_Exercise directions_.
Locate every line in the records below that holds the word "Anamur" and return each one.

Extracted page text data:
▶

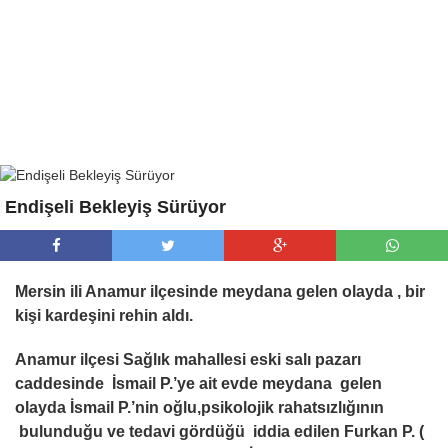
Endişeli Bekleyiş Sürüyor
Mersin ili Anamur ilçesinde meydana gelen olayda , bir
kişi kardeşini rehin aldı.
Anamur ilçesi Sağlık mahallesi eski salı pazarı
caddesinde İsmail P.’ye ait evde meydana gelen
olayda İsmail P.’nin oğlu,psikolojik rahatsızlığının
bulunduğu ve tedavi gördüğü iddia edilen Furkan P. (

◀
▶

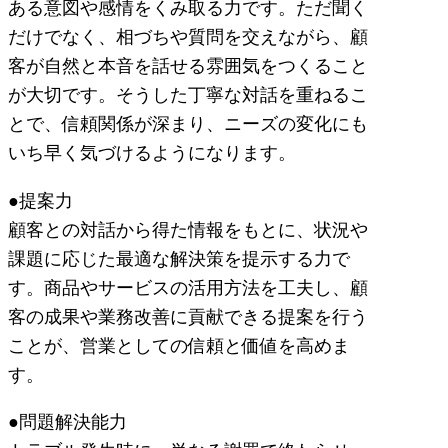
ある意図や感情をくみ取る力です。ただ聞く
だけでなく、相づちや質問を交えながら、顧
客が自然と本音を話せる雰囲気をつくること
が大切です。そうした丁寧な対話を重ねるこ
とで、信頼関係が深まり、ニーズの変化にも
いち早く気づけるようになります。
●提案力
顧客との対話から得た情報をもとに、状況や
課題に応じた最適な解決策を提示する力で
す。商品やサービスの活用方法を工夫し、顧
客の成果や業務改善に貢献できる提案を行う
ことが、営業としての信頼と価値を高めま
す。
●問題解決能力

◀
▶

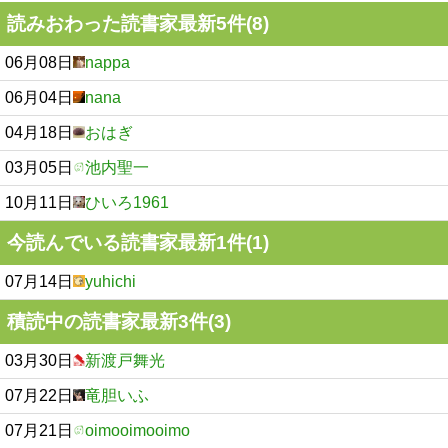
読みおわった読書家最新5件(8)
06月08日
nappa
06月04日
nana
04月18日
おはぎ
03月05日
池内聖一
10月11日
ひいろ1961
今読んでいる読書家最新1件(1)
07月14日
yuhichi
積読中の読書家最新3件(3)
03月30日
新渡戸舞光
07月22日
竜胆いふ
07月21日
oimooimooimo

◀

_Output of the task_.
Mersin ili Anamur ilçesinde meydana gelen olayda , bir
Anamur ilçesi Sağlık mahallesi eski salı pazarı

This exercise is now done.